RECORDED DATA START

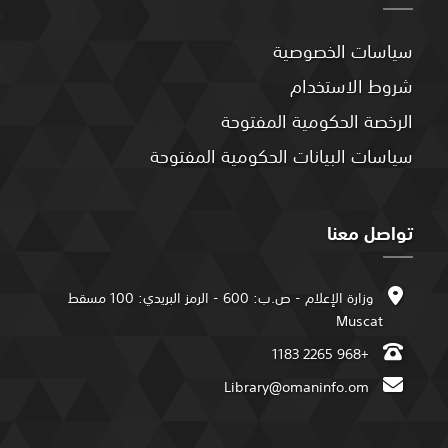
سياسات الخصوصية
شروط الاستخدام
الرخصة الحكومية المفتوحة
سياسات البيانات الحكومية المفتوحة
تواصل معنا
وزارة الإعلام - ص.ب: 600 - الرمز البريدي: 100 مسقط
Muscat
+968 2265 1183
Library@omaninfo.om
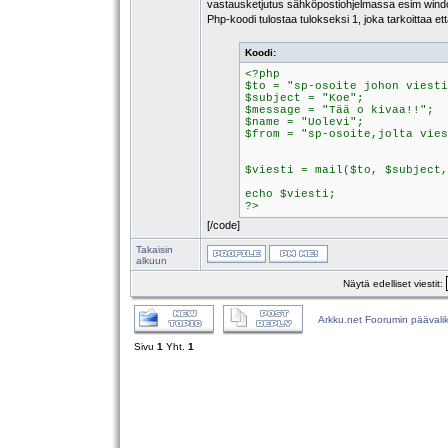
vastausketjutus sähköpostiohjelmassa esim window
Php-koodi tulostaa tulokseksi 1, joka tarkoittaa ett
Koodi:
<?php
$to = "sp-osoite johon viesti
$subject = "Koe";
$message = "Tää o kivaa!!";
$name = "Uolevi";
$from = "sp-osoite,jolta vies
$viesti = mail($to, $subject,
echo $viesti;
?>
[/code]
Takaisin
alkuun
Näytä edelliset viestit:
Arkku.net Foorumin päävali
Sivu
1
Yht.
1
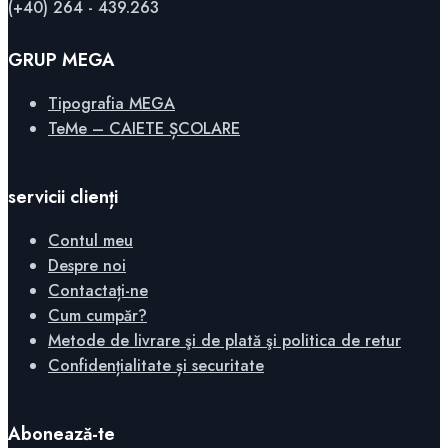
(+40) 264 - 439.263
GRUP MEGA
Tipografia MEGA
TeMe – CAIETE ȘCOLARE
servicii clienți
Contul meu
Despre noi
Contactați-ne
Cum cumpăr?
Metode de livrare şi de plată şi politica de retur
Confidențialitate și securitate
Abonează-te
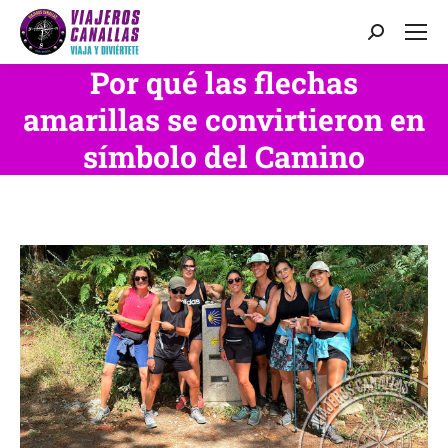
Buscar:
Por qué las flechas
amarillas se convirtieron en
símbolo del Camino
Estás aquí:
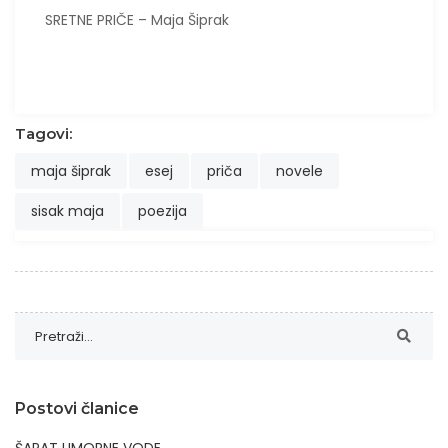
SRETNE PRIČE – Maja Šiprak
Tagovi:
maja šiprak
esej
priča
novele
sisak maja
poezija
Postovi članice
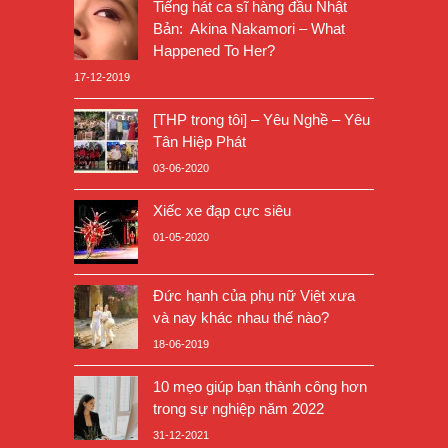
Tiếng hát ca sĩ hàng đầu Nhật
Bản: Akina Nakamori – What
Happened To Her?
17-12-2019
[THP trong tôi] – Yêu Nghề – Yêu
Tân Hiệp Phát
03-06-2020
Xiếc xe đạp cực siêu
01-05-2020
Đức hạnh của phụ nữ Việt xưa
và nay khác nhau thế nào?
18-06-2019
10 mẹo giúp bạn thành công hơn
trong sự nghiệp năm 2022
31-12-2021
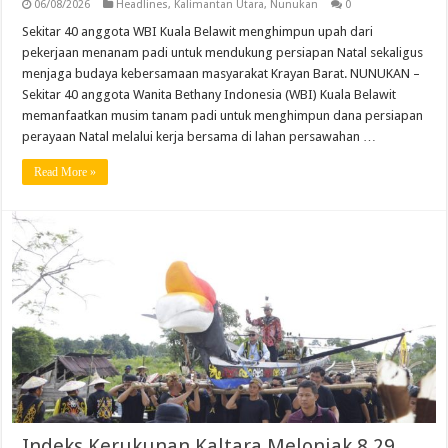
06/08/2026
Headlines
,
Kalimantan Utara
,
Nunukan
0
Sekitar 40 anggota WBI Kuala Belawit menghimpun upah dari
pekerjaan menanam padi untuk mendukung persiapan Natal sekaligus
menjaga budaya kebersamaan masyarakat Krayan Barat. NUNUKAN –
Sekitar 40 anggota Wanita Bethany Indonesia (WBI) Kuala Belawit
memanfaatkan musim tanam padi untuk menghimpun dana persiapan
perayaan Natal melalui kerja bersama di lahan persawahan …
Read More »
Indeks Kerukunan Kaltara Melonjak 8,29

RECORDED DATA END

Please repeat, with no pictures, each line from the start of the records above through the line with "Tipografia MEGA", inclusive, and only those.

سياسات الخصوصية
شروط الاستخدام
الرخصة الحكومية المفتوحة
سياسات البيانات الحكومية المفتوحة
تواصل معنا
وزارة الإعلام - ص.ب: 600 - الرمز البريدي: 100 مسقط
Muscat
+968 2265 1183
Library@omaninfo.om
vastausketjutus sähköpostiohjelmassa esim window
Php-koodi tulostaa tulokseksi 1, joka tarkoittaa ett
Koodi:
<?php
$to = "sp-osoite johon viesti
$subject = "Koe";
$message = "Tää o kivaa!!";
$name = "Uolevi";
$from = "sp-osoite,jolta vies
$viesti = mail($to, $subject,
echo $viesti;
?>
[/code]
Takaisin
alkuun
Näytä edelliset viestit:
Arkku.net Foorumin päävali
Sivu
1
Yht.
1
(+40) 264 - 439.263
GRUP MEGA
Tipografia MEGA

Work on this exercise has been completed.